While developing new materials, it was realized that cathode materials using copper had not been adequately screened. This may be due to the fact that the Cu³⁺ and Cu⁴⁺ oxidation states are relatively uncommon, with KCuO₂ and some Cu-containing superconductors being the most well-known. Spinel-type LiCu_½Mn_1½O₄ was developed and reported in 1997 for lithium ion batteries.^12,13 It never garnered the intense interest of its nickel analogue, LiNi_½Mn_1½O₄, due to the complex and undesirable mixing of lithium and copper in both tetrahedral and octahedral sites.¹⁴ Despite the issues in developing cathode materials based on copper for lithium ion batteries, we have found that the Cu²⁺/Cu³⁺ redox couple works very well in P2-type sodium layered oxides. Indeed, another recent report has also come to the same initial conclusion.¹⁵ This opens up a new avenue for design of this important class of materials.

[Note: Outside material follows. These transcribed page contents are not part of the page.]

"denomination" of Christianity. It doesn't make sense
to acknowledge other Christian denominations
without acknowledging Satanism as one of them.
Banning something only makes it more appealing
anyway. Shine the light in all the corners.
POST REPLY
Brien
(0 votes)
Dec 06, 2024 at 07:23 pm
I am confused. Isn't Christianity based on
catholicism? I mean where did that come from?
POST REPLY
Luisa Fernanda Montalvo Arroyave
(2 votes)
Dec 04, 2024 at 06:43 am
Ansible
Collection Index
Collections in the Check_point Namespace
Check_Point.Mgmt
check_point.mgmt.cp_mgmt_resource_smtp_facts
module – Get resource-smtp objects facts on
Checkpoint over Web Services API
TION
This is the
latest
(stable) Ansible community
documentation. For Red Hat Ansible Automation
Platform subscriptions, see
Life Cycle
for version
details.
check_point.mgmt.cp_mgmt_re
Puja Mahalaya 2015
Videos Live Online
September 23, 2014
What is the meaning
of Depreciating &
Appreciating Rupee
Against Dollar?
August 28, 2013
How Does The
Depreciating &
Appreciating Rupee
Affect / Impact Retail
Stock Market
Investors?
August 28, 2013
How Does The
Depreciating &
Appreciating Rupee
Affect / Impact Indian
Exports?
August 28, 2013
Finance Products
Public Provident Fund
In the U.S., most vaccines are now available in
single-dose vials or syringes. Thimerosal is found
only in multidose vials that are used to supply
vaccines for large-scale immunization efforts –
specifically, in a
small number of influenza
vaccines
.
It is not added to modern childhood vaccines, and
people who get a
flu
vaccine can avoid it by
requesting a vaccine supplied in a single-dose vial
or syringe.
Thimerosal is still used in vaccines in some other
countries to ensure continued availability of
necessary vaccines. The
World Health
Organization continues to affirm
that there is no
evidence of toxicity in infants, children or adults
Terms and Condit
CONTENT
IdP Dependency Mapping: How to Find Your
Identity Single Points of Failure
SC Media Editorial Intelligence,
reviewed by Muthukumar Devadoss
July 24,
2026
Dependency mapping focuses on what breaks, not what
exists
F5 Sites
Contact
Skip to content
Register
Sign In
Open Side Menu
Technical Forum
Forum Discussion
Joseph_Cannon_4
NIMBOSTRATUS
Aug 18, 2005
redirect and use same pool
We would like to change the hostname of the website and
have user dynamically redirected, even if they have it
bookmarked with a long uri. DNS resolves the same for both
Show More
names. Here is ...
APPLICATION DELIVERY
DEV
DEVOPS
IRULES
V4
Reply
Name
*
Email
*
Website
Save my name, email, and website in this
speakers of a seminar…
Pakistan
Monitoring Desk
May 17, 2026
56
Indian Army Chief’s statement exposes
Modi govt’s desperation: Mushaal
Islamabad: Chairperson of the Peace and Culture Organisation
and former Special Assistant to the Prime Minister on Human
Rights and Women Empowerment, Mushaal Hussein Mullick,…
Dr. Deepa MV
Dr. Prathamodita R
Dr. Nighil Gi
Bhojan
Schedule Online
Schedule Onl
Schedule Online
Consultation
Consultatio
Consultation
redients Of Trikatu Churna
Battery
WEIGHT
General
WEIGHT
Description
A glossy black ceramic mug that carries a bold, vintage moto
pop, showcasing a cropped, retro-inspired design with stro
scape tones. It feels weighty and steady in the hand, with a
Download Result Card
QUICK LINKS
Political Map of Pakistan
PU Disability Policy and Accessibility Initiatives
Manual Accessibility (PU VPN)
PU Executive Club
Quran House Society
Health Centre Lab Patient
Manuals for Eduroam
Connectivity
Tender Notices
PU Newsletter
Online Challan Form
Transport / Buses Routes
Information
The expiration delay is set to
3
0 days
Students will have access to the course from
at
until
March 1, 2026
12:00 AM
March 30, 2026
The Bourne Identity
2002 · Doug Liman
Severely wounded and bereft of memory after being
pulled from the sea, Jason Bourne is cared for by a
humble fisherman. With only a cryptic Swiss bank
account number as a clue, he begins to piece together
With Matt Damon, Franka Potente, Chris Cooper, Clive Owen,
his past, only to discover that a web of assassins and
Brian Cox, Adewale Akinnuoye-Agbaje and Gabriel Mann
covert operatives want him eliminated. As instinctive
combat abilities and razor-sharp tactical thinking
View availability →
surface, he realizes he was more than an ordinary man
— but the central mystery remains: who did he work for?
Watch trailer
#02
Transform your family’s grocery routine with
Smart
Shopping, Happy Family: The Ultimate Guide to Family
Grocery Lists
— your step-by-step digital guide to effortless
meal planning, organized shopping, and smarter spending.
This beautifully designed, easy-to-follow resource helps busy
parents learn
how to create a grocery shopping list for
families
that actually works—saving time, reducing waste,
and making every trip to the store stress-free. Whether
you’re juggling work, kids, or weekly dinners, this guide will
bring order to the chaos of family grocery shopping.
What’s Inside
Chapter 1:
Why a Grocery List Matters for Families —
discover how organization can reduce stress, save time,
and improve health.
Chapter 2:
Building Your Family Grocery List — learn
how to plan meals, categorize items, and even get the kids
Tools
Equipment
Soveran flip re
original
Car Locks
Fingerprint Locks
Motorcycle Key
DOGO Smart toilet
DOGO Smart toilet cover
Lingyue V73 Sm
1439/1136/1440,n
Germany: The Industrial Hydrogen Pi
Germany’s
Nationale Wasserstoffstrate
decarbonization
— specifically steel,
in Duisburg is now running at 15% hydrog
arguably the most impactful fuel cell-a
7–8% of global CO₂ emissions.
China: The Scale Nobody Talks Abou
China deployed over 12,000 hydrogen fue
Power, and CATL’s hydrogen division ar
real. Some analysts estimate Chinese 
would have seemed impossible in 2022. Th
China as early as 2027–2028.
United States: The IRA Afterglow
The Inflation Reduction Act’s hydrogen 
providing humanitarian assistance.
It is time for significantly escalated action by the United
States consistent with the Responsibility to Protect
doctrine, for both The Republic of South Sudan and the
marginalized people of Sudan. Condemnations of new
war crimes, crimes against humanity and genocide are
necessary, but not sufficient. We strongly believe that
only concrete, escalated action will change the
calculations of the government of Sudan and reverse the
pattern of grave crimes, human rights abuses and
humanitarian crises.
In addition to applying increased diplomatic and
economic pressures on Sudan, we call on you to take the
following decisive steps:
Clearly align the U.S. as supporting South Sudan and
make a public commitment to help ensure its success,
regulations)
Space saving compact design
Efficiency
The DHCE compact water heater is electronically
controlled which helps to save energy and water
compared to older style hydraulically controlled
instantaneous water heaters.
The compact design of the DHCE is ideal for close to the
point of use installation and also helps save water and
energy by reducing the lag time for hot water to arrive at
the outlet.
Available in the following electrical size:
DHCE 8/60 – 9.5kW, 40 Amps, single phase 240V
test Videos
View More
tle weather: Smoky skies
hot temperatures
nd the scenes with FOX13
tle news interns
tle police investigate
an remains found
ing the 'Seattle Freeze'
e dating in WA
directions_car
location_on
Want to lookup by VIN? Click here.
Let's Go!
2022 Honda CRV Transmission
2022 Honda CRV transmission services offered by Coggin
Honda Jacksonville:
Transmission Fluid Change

The nomenclature of P2-type oxides with hexagonal crystal structure was proposed by Delmas & Hagenmuller, referring to the ABBA stacking of the transition metal (MO₂) layers in each cell and prismatic environment of the sodium ions (Figure 1).¹⁶ The O3-type (octahedral alkali ion) is also very common, which encompasses almost all commercial lithium layered oxides, along with a variety of sodium-containing oxides – crystallizing in both the rhombohedral and monoclinic crystal structures. The chemistry is particularly rich for Na-containing P2 and O3 materials, with extensive possibilities for cationic substitution into the transition metal layers.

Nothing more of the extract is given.